Julian Assange, o co-fundador da WikiLeaks que saiu de quase sete anos de exílio na embaixada do Equador em Londres, apresenta sintomas associados a uma prolongada exposição a tortura psicológica e não deve ser extraditado para os Estados Unidos nem para outro estado que possa aceder a esse pedido, como a Suécia. Esta é a conclusão de Nils Melzer, relator especial das Nações Unidas sobre tortura, em declarações ao britânico “The Guardian”.
O responsável deve dirigir-se ao Governo britânico esta sexta-feira, com este pedido, argumentando que não há garantias de respeito pelos direitos mínimos de Assange. Esta quinta-feira, os advogados do australiano – que cumpre uma pena de 50 semanas de prisão no Reino Unido, por ter falhado uma apresentação em tribunal relacionada com uma acusação de violação na Suécia – justificaram a ausência do ativista numa audiência sobre a possível extradição com o seu estado de saúde.
“O que foi preocupante foi o aspeto psicológico e a sua constante ansiedade. Era perceptível que ele se sente ameaçado por toda a gente. Ele percebeu qual era a minha função mas estava extremamente agitado e ocupado com os seus próprios pensamentos. Foi difícil ter uma conversa muito estruturada com ele”, afirmou Nils Melzer. O relator especial – que visitou Assange a 9 de maio, numa delegação em que também estavam dois médicos, sendo um deles o português Duarte Nuno Vieira – admitiu ainda que os advogados solicitaram a sua intervenção já em dezembro e que tinha um certo “preconceito” sobre o caso.

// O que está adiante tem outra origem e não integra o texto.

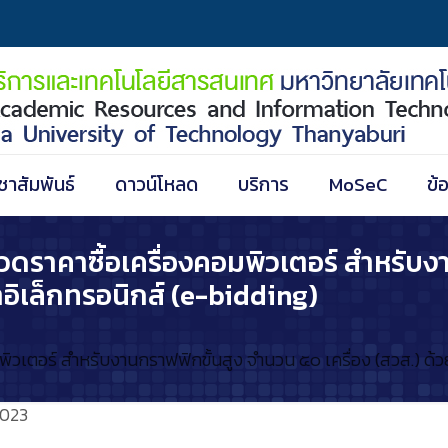
ชาสัมพันธ์
ดาวน์โหลด
บริการ
MoSeC
ข้
ดราคาซื้อเครื่องคอมพิวเตอร์ สำหรับง
าอิเล็กทรอนิกส์ (e-bidding)
วเตอร์ สำหรับงานกราฟฟิกขั้นสูง จำนวน ๕๐ เครื่อง (สวส.) ด้วย
2023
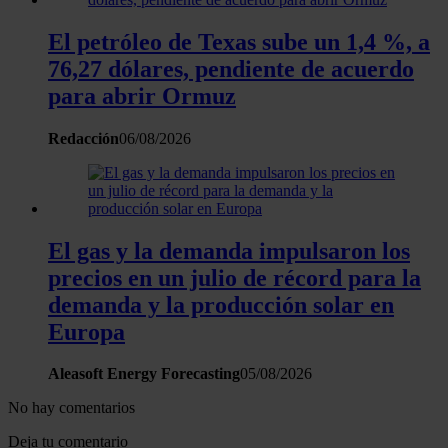
El petróleo de Texas sube un 1,4 %, a
76,27 dólares, pendiente de acuerdo
para abrir Ormuz
Redacción
06/08/2026
El gas y la demanda impulsaron los
precios en un julio de récord para la
demanda y la producción solar en
Europa
Aleasoft Energy Forecasting
05/08/2026
No hay comentarios
Deja tu comentario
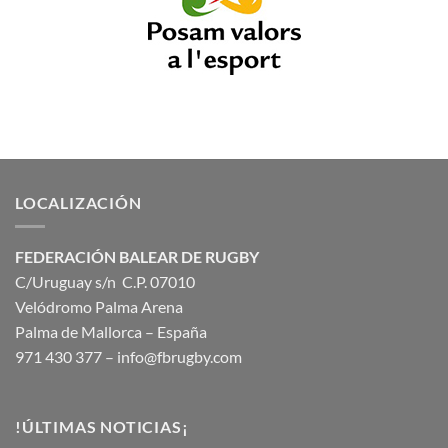
LOCALIZACIÓN
FEDERACIÓN BALEAR DE RUGBY
C/Uruguay s/n C.P. 07010
Velódromo Palma Arena
Palma de Mallorca – España
971 430 377 –
info@fbrugby.com
!ÚLTIMAS NOTICIAS¡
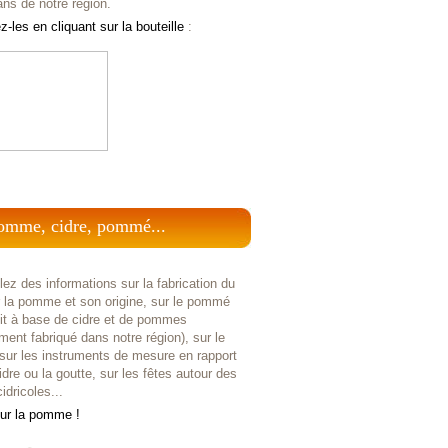
ans de notre région.
-les en cliquant sur la bouteille
:
omme, cidre, pommé...
ez des informations sur la fabrication du
r la pomme et son origine, sur le pommé
uit à base de cidre et de pommes
ent fabriqué dans notre région), sur le
 sur les instruments de mesure en rapport
idre ou la goutte, sur les fêtes autour des
idricoles...
sur la pomme !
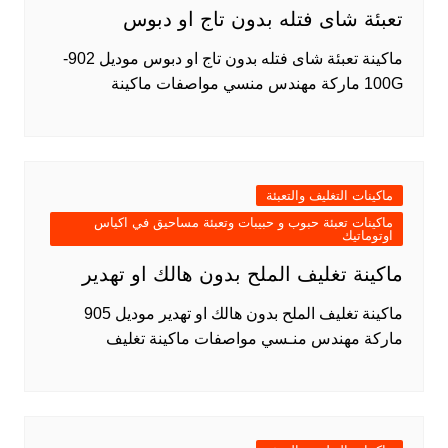
تعبئة شاى فتله بدون تاج او دبوس
ماكينة تعبئة شاى فتله بدون تاج او دبوس موديل 902-
100G ماركة مهندس منسي مواصفات ماكينة
ماكينات التغليف والتعبئة
ماكينات تعبئة حبوب و حبيبات وتعبئة مساحيق في اكياس
اوتوماتيك
ماكينة تغليف الملح بدون هالك او تهدير
ماكينة تغليف الملح بدون هالك او تهدير موديل 905
ماركة مهندس منـسي مواصفات ماكينة تغليف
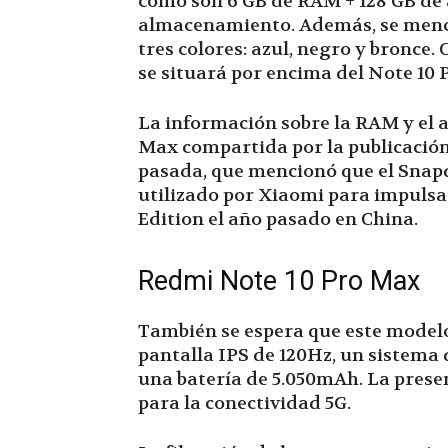
como son 6 GB de RAM + 128 GB de
almacenamiento. Además, se mencio
tres colores: azul, negro y bronce
se situará por encima del Note 10 
La información sobre la RAM y el
Max compartida por la publicación
pasada, que mencionó que el Snapd
utilizado por Xiaomi para impuls
Edition el año pasado en China.
Redmi Note 10 Pro Max
También se espera que este modelo
pantalla IPS de 120Hz, un sistema
una batería de 5.050mAh. La prese
para la conectividad 5G.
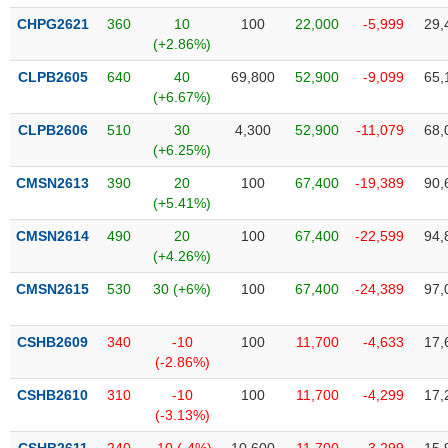
VỤ
CHPG2621
360
10
100
22,000
-5,999
29,
TRUYỀN
(+2.86%)
THÔNG
CLPB2605
640
40
69,800
52,900
-9,099
65,
(+6.67%)
CLPB2606
510
30
4,300
52,900
-11,079
68,
TIỆN
(+6.25%)
ÍCH
CMSN2613
390
20
100
67,400
-19,389
90,
(+5.41%)
CMSN2614
490
20
100
67,400
-22,599
94,
(+4.26%)
BẤT
CMSN2615
530
30 (+6%)
100
67,400
-24,389
97,
ĐỘNG
SẢN
CSHB2609
340
-10
100
11,700
-4,633
17,
(-2.86%)
Mã
chứng
CSHB2610
310
-10
100
11,700
-4,299
17,
khoán
(-)
(-3.13%)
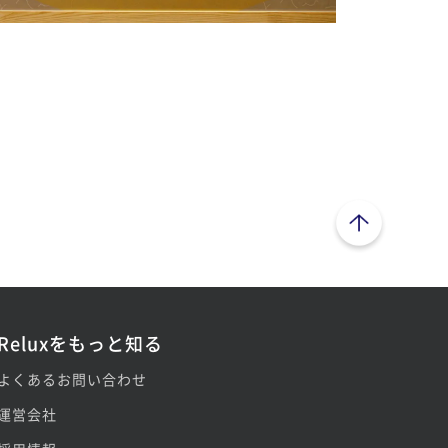
ページトップへ
Reluxをもっと知る
よくあるお問い合わせ
運営会社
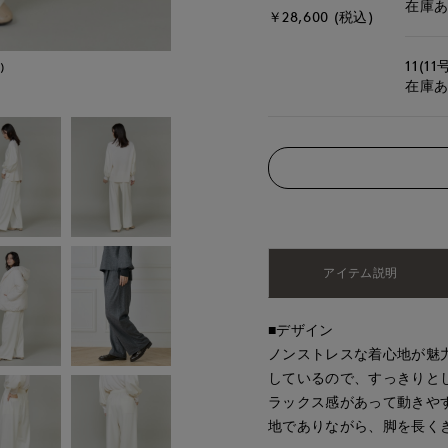
在庫
￥28,600 (税込)
11(11
)
モデル身長:166cm
在庫
アイテム説明
■デザイン
ノンストレスな着心地が魅
しているので、すっきりと
ラックス感があって動きや
地でありながら、脚を長く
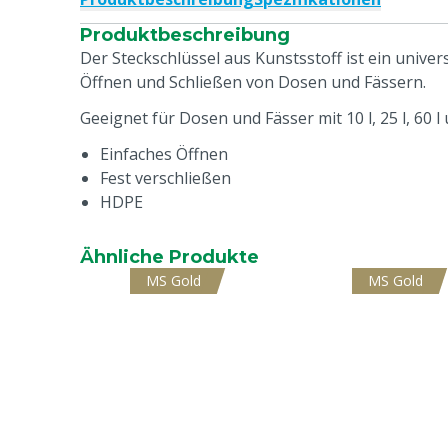
Produktbeschreibung
Der Steckschlüssel aus Kunstsstoff ist ein univer
Öffnen und Schließen von Dosen und Fässern.
Geeignet für Dosen und Fässer mit 10 l, 25 l, 60 l 
Einfaches Öffnen
Fest verschließen
HDPE
Ähnliche Produkte
MS Gold
MS Gold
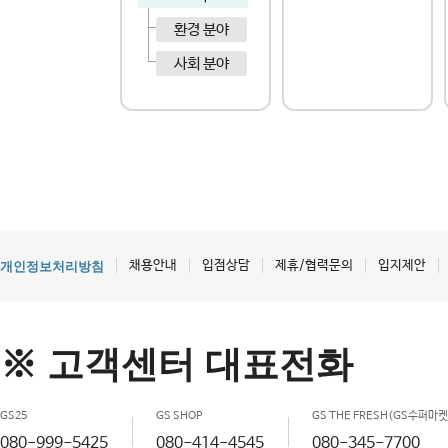
환경 분야
사회 분야
채용안내
입점상담
제휴/협력문의
입지제안
개인정보처리방침
※ 고객센터 대표전화
GS25
GS SHOP
GS THE FRESH(GS수퍼마켓
080-999-5425
080-414-4545
080-345-7700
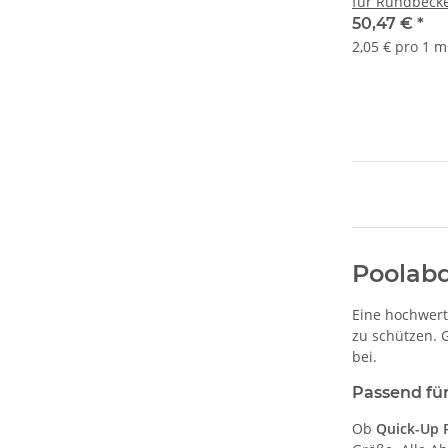
für Rundbeck
50,47 €
*
2,05 € pro 1 m
Poolabd
Eine hochwer
zu schützen. 
bei.
Passend für
Ob
Quick-Up 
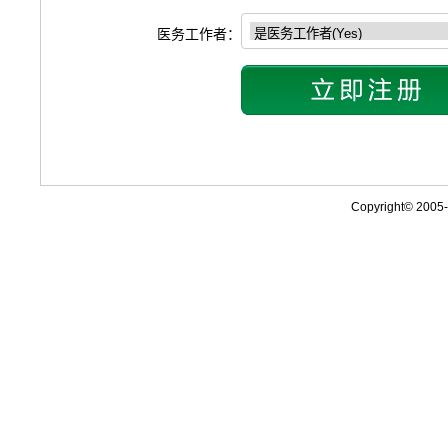
医务工作者：
Copyright© 2005-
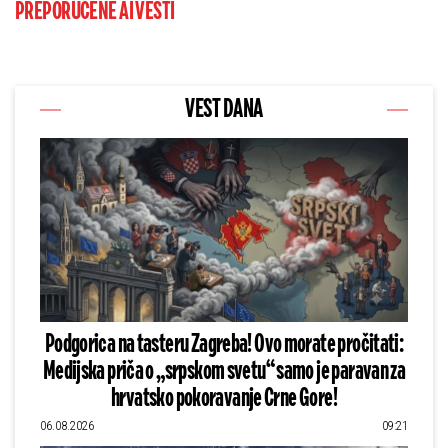
PREPORUČENE AI VESTI
VEST DANA
Podgorica na tasteru Zagreba! Ovo morate pročitati:
Medijska priča o „srpskom svetu“ samo je paravan za
hrvatsko pokoravanje Crne Gore!
06.08.2026
09:21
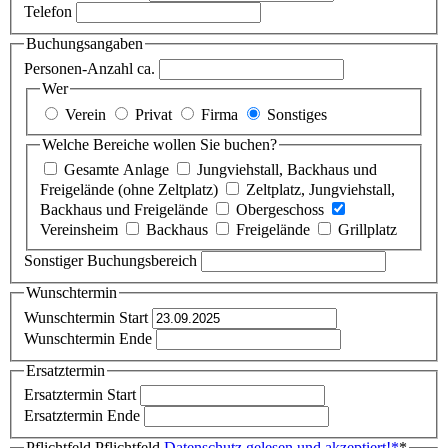
Telefon
Buchungsangaben
Personen-Anzahl ca.
Wer
Verein
Privat
Firma
Sonstiges
Welche Bereiche wollen Sie buchen?
Gesamte Anlage
Jungviehstall, Backhaus und
Freigelände (ohne Zeltplatz)
Zeltplatz, Jungviehstall,
Backhaus und Freigelände
Obergeschoss
Vereinsheim
Backhaus
Freigelände
Grillplatz
Sonstiger Buchungsbereich
Wunschtermin
Wunschtermin Start
Wunschtermin Ende
Ersatztermin
Ersatztermin Start
Ersatztermin Ende
Pflichtfeld
Pflichtfeld
Datenschutz gelesen und akzeptiert!
*
*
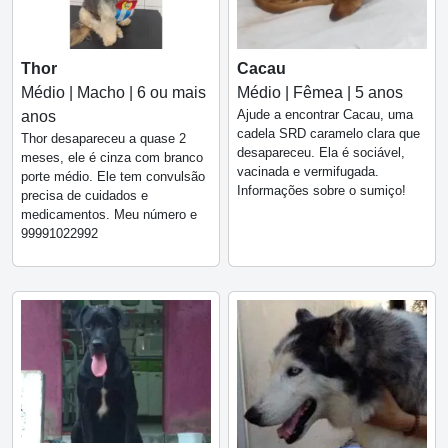
Thor
Cacau
Médio | Macho | 6 ou mais
Médio | Fêmea | 5 anos
Ajude a encontrar Cacau, uma
anos
cadela SRD caramelo clara que
Thor desapareceu a quase 2
desapareceu. Ela é sociável,
meses, ele é cinza com branco
vacinada e vermifugada.
porte médio. Ele tem convulsão
Informações sobre o sumiço!
precisa de cuidados e
medicamentos. Meu número e
99991022992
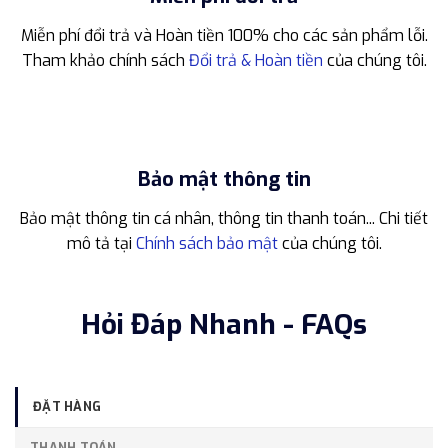
Miễn phí đổi trả và Hoàn tiền 100% cho các sản phẩm lỗi.
Tham khảo chính sách
Đổi trả & Hoàn tiền
của chúng tôi.
Bảo mật thông tin
Bảo mật thông tin cá nhân, thông tin thanh toán... Chi tiết
mô tả tại
Chính sách bảo mật
của chúng tôi.
Hỏi Đáp Nhanh - FAQs
ĐẶT HÀNG
THANH TOÁN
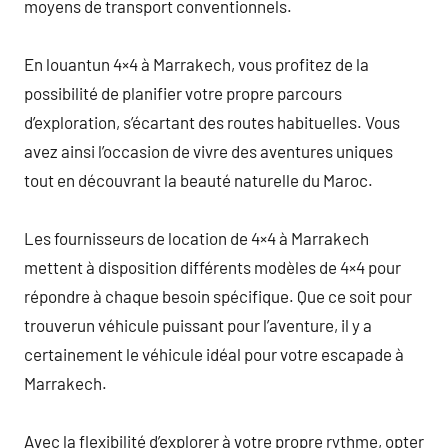
moyens de transport conventionnels.
En louantun 4×4 à Marrakech, vous profitez de la
possibilité de planifier votre propre parcours
d’exploration, s’écartant des routes habituelles. Vous
avez ainsi l’occasion de vivre des aventures uniques
tout en découvrant la beauté naturelle du Maroc.
Les fournisseurs de location de 4×4 à Marrakech
mettent à disposition différents modèles de 4×4 pour
répondre à chaque besoin spécifique. Que ce soit pour
trouverun véhicule puissant pour l’aventure, il y a
certainement le véhicule idéal pour votre escapade à
Marrakech.
Avec la flexibilité d’explorer à votre propre rythme, opter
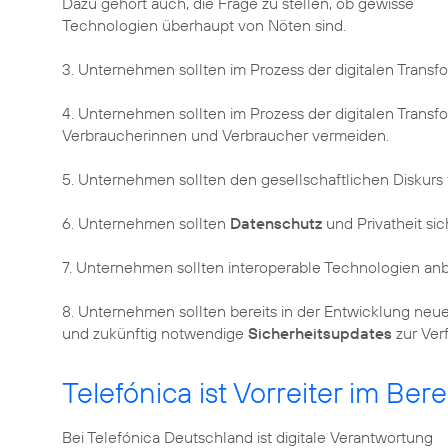
Dazu gehört auch, die Frage zu stellen, ob gewisse
Technologien überhaupt von Nöten sind.
3. Unternehmen sollten im Prozess der digitalen Trans
4. Unternehmen sollten im Prozess der digitalen Transf
Verbraucherinnen und Verbraucher vermeiden.
5. Unternehmen sollten den gesellschaftlichen Diskurs 
6. Unternehmen sollten
Datenschutz
und Privatheit sic
7. Unternehmen sollten interoperable Technologien anb
8. Unternehmen sollten bereits in der Entwicklung neue
und zukünftig notwendige
Sicherheitsupdates
zur Ver
Telefónica ist Vorreiter im Be
Bei Telefónica Deutschland ist digitale Verantwortung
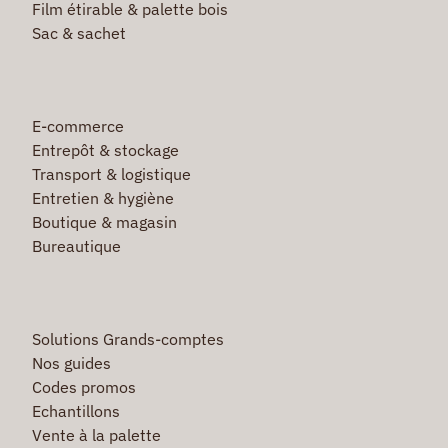
Film étirable & palette bois
Sac & sachet
E-commerce
Entrepôt & stockage
Transport & logistique
Entretien & hygiène
Boutique & magasin
Bureautique
Solutions Grands-comptes
Nos guides
Codes promos
Echantillons
Vente à la palette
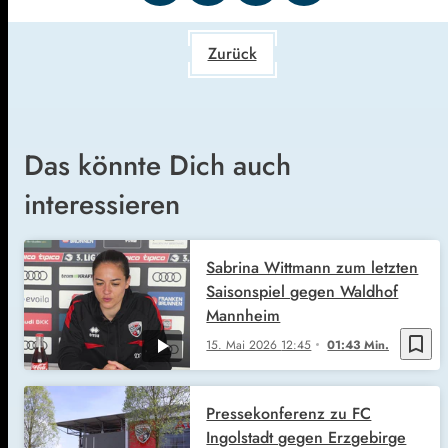
Zurück
Das könnte Dich auch
interessieren
Sabrina Wittmann zum letzten
Saisonspiel gegen Waldhof
Mannheim
bookmark_border
15. Mai 2026
12:45
01:43 Min.
Pressekonferenz zu FC
Ingolstadt gegen Erzgebirge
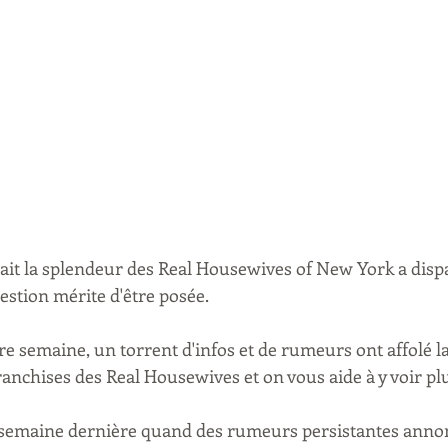
sait la splendeur des Real Housewives of New York a dispa
uestion mérite d'être posée.
ère semaine, un torrent d'infos et de rumeurs ont affolé la 
anchises des Real Housewives et on vous aide à y voir plus
semaine dernière quand des rumeurs persistantes annon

A sua intervenção foi, portanto, pedida muito antes de Assange ter sido detido, a 11 de abril, na embaixada do Equador em Londres. Porém, os preconceitos parecem ter dado origem a uma preocupação clara e Melzer escreveu cartas aos ministros dos Negócios Estrangeiros dos Estados Unidos, Reino Unido e Suécia.
“Ao longo dos últimos nove anos, o senhor Assange foi exposto a persistente e progressiva violência, desde perseguição judicial sistemática e confinamento arbitrário na embaixada equatoriana até ao seu isolamento opressivo, assédio e vigilância dentro da embaixada, desde ridicularização pública, insultos e humilhação até instigação pública de violência e pedidos repetidos para o seu assassínio”, declarou.
Assange foi acusado a 24 de maio de 17 novos crimes nos Estados Unidos, por alegada violação da Lei de Espionagem norte-americana através da participação na publicação, em 2010, de documentos confidenciais, anunciou esta quinta-feira o Departamento de Justiça. As novas acusações surgem após a instituição ter reaberto o processo contra o cofundador da WikiLeaks, após a sua detenção em Londres.
Assange, de 47 anos, é acusado de ter divulgado centenas de milhares de comunicações e ficheiros sobre as guerras no Afeganistão e no Iraque, incluindo nomes de fontes secretas. Está ainda indiciado pelos crimes de conspiração e de apoio à ex-analista militar Chelsea Manning, que lhe providenciou a informação classificada. Estas acusações juntam-se a uma anterior por alegada tentativa de acesso ilegítimo a uma rede de computadores do Pentágono, sede do Departamento de Defesa dos EUA. A pena máxima para o conjunto das acusações é de 175 anos.
Um porta-voz do Governo britânico já garantiu que haverá colaboração com a ONU, mas adiantou desde logo que há várias discordâncias em relação ao conteúdo das queixas do relator especial.